Ferhan Şensoy’un yeni kitabı Hacı Komünist’i bir çırpıda okudum.
Şensoy Hacı Komünist’te bir yandan Şans Kapıyı Kırınca filminin perde arkasını anlatıyor bir yandan da Küba’nın tarihini özetliyor. Şensoy anlatımı her zamanki gibi çok akıcı, yaptığı dil oyunları da insanın beynine ziyafet çektiriyor. Son zamanlarda Ferhan Şensoy üzerine yaptığım yorumlar onu sinirlendirmiş olacak ki, Hacı Komünist’te yer alan anılarında bana da ‘selam çakmayı’ unutmamış:
‘Reklam izlemiyorum. Reklam niye meşhur oluyor, onu da tam çakabilmiş değilim. Ali Atıf Bir Hoca’nın reklam eleştirisi yazmasına gıcık oluyorum. Ayrıca kendisinin bu ve her konuda biricik olması da sinir dağlayıcı. Ali Atıf İki Hoca, ya da bir sürü hoca olsa daha şenlikli olacak ortalık ve ben sinirimi yelpazelemek zorunda kalmayacağım.
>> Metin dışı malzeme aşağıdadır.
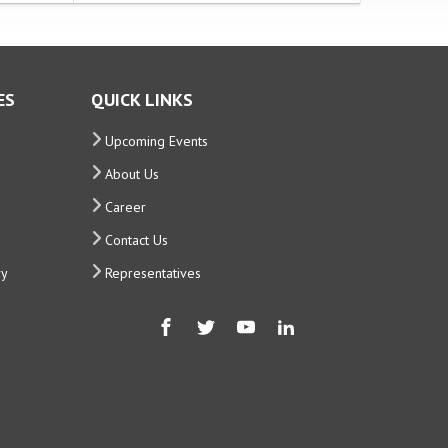
ES
QUICK LINKS
Upcoming Events
About Us
Career
Contact Us
ry
Representatives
Herkes ‘hoca’ olunca genel bir huzura ereceğim ve öğrenci olarak sıfırdan başlayacağım hayata. Reklamın, reklamı çeken şirketle, reklamı yaptıran arasında bir toplantıdan başka ne eleştirisi olabilir? İsterse Ali Atıf Hoca o toplantıya b.k yedibaşı olarak katılabilir.’
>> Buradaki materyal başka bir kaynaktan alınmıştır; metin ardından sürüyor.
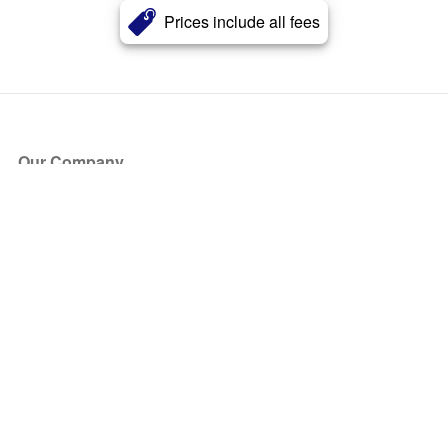
Prices include all fees
Our Company
About Us
Blog
Press
Partners
Become a Partner
Store
Have Questions?
How it Works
Ferhan Şensoy ‘reklamı, reklamı çeken şirketle reklamı yaptıran arasında bir toplantıdan ibaret’ gördüğü sürece bana ‘gıcık’ olmaya devam edecek. Yapacak bir şey yok.. Gıcık etmeye devam..
Yüzde 1 mi 450 bin mi
Televizyon eleştirmeni arkadaşlarımız köşelerinde izlenme oranlarını (rating) yüzde şeklinde vererek hata yapıyorlar. Anlamlı olan o yüzdeye karşılık gelen kişi sayısını vermek. Eğer anlamlı bir şey söylemek amaçsa tabii ki.. Ayrıca bir program yüzde 1 rating aldı demek yerine, o programın her dakikasını 450 bin kişi izledi demek daha adil bir yöntemdir. Kişi sayısı verilirse izleyici demokrasisi yara almaz, yüzde verilirse küçük balıklar büyük balıklara yem olur.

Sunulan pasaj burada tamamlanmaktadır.